-- ENTRIES SHOWN follows --

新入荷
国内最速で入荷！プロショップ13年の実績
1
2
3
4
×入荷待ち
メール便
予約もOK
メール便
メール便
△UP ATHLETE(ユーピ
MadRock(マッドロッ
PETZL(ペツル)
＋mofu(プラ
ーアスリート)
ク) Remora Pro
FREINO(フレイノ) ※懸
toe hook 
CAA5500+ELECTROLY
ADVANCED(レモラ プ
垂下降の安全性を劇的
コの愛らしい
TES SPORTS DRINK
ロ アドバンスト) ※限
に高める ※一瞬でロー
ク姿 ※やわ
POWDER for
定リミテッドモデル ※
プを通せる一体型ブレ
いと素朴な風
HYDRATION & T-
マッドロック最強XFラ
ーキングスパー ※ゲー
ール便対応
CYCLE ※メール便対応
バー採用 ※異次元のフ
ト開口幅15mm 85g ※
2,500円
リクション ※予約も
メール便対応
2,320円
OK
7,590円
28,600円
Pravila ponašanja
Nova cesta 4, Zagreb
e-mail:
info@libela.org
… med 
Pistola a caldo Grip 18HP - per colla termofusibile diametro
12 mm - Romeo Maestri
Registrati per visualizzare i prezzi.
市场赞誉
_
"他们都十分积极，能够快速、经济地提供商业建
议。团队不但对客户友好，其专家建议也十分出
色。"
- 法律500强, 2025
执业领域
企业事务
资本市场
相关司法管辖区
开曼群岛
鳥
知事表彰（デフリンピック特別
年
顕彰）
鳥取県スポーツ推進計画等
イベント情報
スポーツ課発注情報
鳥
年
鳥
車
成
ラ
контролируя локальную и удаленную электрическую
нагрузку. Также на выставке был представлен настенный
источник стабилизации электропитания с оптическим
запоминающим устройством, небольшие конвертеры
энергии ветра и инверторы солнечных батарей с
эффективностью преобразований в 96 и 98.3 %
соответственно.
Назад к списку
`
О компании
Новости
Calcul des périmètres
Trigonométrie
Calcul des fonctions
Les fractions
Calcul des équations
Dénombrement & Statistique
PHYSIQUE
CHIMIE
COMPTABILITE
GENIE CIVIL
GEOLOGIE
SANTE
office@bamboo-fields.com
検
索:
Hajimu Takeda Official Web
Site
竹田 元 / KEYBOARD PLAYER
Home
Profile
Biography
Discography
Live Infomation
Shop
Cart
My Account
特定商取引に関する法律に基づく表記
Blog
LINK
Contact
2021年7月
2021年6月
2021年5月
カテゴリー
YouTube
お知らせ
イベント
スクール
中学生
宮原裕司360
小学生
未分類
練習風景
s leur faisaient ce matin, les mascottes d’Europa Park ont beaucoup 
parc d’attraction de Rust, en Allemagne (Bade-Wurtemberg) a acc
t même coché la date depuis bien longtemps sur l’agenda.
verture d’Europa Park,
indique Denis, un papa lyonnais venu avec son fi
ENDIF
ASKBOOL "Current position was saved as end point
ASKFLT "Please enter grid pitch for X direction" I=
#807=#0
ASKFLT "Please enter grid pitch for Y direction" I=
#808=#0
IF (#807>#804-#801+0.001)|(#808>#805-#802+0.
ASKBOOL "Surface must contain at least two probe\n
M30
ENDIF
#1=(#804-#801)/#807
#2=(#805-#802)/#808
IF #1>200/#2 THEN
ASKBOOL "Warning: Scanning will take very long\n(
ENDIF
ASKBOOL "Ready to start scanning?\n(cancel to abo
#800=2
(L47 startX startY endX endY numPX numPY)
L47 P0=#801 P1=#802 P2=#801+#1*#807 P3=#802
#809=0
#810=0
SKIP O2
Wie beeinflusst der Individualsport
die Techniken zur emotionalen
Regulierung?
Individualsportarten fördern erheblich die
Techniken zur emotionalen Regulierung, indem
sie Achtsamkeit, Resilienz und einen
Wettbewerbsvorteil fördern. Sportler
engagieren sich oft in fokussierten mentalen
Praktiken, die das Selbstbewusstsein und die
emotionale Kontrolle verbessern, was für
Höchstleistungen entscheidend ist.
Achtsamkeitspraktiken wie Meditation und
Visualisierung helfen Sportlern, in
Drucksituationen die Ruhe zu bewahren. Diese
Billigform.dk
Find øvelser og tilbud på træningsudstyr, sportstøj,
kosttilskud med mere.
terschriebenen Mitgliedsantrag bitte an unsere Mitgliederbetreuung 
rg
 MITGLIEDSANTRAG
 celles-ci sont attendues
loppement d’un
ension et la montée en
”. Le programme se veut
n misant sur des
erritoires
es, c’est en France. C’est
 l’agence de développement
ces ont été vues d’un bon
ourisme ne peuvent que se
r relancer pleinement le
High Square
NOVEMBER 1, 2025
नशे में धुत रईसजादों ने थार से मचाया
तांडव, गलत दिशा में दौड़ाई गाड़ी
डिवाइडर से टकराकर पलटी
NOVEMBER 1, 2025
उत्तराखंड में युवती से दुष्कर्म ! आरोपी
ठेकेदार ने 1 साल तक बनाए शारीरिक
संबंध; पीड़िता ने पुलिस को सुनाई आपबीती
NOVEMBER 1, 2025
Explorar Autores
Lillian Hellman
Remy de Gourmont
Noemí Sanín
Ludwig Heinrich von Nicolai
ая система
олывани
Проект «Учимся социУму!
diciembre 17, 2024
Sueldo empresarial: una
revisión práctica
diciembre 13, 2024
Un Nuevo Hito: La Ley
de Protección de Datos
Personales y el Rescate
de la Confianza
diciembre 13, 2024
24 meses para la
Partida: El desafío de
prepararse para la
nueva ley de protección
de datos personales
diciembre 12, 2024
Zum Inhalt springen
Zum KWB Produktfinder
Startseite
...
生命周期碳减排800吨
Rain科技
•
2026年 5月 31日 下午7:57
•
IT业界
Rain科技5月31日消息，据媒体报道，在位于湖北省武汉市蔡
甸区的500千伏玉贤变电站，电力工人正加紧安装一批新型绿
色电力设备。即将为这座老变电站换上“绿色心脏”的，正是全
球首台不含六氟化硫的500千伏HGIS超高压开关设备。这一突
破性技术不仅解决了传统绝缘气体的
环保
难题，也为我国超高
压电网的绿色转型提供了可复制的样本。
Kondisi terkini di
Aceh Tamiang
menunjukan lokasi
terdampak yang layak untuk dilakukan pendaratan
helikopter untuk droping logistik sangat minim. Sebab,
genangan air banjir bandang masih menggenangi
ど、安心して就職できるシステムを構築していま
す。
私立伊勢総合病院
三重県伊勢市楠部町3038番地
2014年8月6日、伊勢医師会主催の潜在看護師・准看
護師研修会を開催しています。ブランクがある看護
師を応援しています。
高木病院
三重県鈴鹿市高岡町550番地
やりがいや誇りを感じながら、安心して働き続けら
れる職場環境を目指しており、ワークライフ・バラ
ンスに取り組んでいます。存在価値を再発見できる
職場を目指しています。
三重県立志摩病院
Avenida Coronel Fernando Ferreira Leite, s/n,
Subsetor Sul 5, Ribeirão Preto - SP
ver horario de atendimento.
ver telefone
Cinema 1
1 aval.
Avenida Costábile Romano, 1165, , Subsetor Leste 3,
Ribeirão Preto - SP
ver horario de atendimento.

-- ENTRIES SHOWN concluded --

■ WORK TASK ■
All the records, from the first line to the last: repeat them exactly.

■ RESULT BELOW ■
新入荷
国内最速で入荷！プロショップ13年の実績
1
2
3
4
×入荷待ち
メール便
予約もOK
メール便
メール便
△UP ATHLETE(ユーピ
MadRock(マッドロッ
PETZL(ペツル)
＋mofu(プラ
ーアスリート)
ク) Remora Pro
FREINO(フレイノ) ※懸
toe hook 
CAA5500+ELECTROLY
ADVANCED(レモラ プ
垂下降の安全性を劇的
コの愛らしい
TES SPORTS DRINK
ロ アドバンスト) ※限
に高める ※一瞬でロー
ク姿 ※やわ
POWDER for
定リミテッドモデル ※
プを通せる一体型ブレ
いと素朴な風
HYDRATION & T-
マッドロック最強XFラ
ーキングスパー ※ゲー
ール便対応
CYCLE ※メール便対応
バー採用 ※異次元のフ
ト開口幅15mm 85g ※
2,500円
リクション ※予約も
メール便対応
2,320円
OK
7,590円
28,600円
Pravila ponašanja
Nova cesta 4, Zagreb
e-mail:
info@libela.org
… med 
Pistola a caldo Grip 18HP - per colla termofusibile diametro
12 mm - Romeo Maestri
Registrati per visualizzare i prezzi.
市场赞誉
_
"他们都十分积极，能够快速、经济地提供商业建
议。团队不但对客户友好，其专家建议也十分出
色。"
- 法律500强, 2025
执业领域
企业事务
资本市场
相关司法管辖区
开曼群岛
鳥
知事表彰（デフリンピック特別
年
顕彰）
鳥取県スポーツ推進計画等
イベント情報
スポーツ課発注情報
鳥
年
鳥
車
成
ラ
контролируя локальную и удаленную электрическую
нагрузку. Также на выставке был представлен настенный
источник стабилизации электропитания с оптическим
запоминающим устройством, небольшие конвертеры
энергии ветра и инверторы солнечных батарей с
эффективностью преобразований в 96 и 98.3 %
соответственно.
Назад к списку
`
О компании
Новости
Calcul des périmètres
Trigonométrie
Calcul des fonctions
Les fractions
Calcul des équations
Dénombrement & Statistique
PHYSIQUE
CHIMIE
COMPTABILITE
GENIE CIVIL
GEOLOGIE
SANTE
office@bamboo-fields.com
検
索:
Hajimu Takeda Official Web
Site
竹田 元 / KEYBOARD PLAYER
Home
Profile
Biography
Discography
Live Infomation
Shop
Cart
My Account
特定商取引に関する法律に基づく表記
Blog
LINK
Contact
2021年7月
2021年6月
2021年5月
カテゴリー
YouTube
お知らせ
イベント
スクール
中学生
宮原裕司360
小学生
未分類
練習風景
s leur faisaient ce matin, les mascottes d’Europa Park ont beaucoup 
parc d’attraction de Rust, en Allemagne (Bade-Wurtemberg) a acc
t même coché la date depuis bien longtemps sur l’agenda.
verture d’Europa Park,
indique Denis, un papa lyonnais venu avec son fi
ENDIF
ASKBOOL "Current position was saved as end point
ASKFLT "Please enter grid pitch for X direction" I=
#807=#0
ASKFLT "Please enter grid pitch for Y direction" I=
#808=#0
IF (#807>#804-#801+0.001)|(#808>#805-#802+0.
ASKBOOL "Surface must contain at least two probe\n
M30
ENDIF
#1=(#804-#801)/#807
#2=(#805-#802)/#808
IF #1>200/#2 THEN
ASKBOOL "Warning: Scanning will take very long\n(
ENDIF
ASKBOOL "Ready to start scanning?\n(cancel to abo
#800=2
(L47 startX startY endX endY numPX numPY)
L47 P0=#801 P1=#802 P2=#801+#1*#807 P3=#802
#809=0
#810=0
SKIP O2
Wie beeinflusst der Individualsport
die Techniken zur emotionalen
Regulierung?
Individualsportarten fördern erheblich die
Techniken zur emotionalen Regulierung, indem
sie Achtsamkeit, Resilienz und einen
Wettbewerbsvorteil fördern. Sportler
engagieren sich oft in fokussierten mentalen
Praktiken, die das Selbstbewusstsein und die
emotionale Kontrolle verbessern, was für
Höchstleistungen entscheidend ist.
Achtsamkeitspraktiken wie Meditation und
Visualisierung helfen Sportlern, in
Drucksituationen die Ruhe zu bewahren. Diese
Billigform.dk
Find øvelser og tilbud på træningsudstyr, sportstøj,
kosttilskud med mere.
terschriebenen Mitgliedsantrag bitte an unsere Mitgliederbetreuung 
rg
 MITGLIEDSANTRAG
 celles-ci sont attendues
loppement d’un
ension et la montée en
”. Le programme se veut
n misant sur des
erritoires
es, c’est en France. C’est
 l’agence de développement
ces ont été vues d’un bon
ourisme ne peuvent que se
r relancer pleinement le
High Square
NOVEMBER 1, 2025
नशे में धुत रईसजादों ने थार से मचाया
तांडव, गलत दिशा में दौड़ाई गाड़ी
डिवाइडर से टकराकर पलटी
NOVEMBER 1, 2025
उत्तराखंड में युवती से दुष्कर्म ! आरोपी
ठेकेदार ने 1 साल तक बनाए शारीरिक
संबंध; पीड़िता ने पुलिस को सुनाई आपबीती
NOVEMBER 1, 2025
Explorar Autores
Lillian Hellman
Remy de Gourmont
Noemí Sanín
Ludwig Heinrich von Nicolai
ая система
олывани
Проект «Учимся социУму!
diciembre 17, 2024
Sueldo empresarial: una
revisión práctica
diciembre 13, 2024
Un Nuevo Hito: La Ley
de Protección de Datos
Personales y el Rescate
de la Confianza
diciembre 13, 2024
24 meses para la
Partida: El desafío de
prepararse para la
nueva ley de protección
de datos personales
diciembre 12, 2024
Zum Inhalt springen
Zum KWB Produktfinder
Startseite
...
生命周期碳减排800吨
Rain科技
•
2026年 5月 31日 下午7:57
•
IT业界
Rain科技5月31日消息，据媒体报道，在位于湖北省武汉市蔡
甸区的500千伏玉贤变电站，电力工人正加紧安装一批新型绿
色电力设备。即将为这座老变电站换上“绿色心脏”的，正是全
球首台不含六氟化硫的500千伏HGIS超高压开关设备。这一突
破性技术不仅解决了传统绝缘气体的
环保
难题，也为我国超高
压电网的绿色转型提供了可复制的样本。
Kondisi terkini di
Aceh Tamiang
menunjukan lokasi
terdampak yang layak untuk dilakukan pendaratan
helikopter untuk droping logistik sangat minim. Sebab,
genangan air banjir bandang masih menggenangi
ど、安心して就職できるシステムを構築していま
す。
私立伊勢総合病院
三重県伊勢市楠部町3038番地
2014年8月6日、伊勢医師会主催の潜在看護師・准看
護師研修会を開催しています。ブランクがある看護
師を応援しています。
高木病院
三重県鈴鹿市高岡町550番地
やりがいや誇りを感じながら、安心して働き続けら
れる職場環境を目指しており、ワークライフ・バラ
ンスに取り組んでいます。存在価値を再発見できる
職場を目指しています。
三重県立志摩病院
Avenida Coronel Fernando Ferreira Leite, s/n,
Subsetor Sul 5, Ribeirão Preto - SP
ver horario de atendimento.
ver telefone
Cinema 1
1 aval.
Avenida Costábile Romano, 1165, , Subsetor Leste 3,
Ribeirão Preto - SP
ver horario de atendimento.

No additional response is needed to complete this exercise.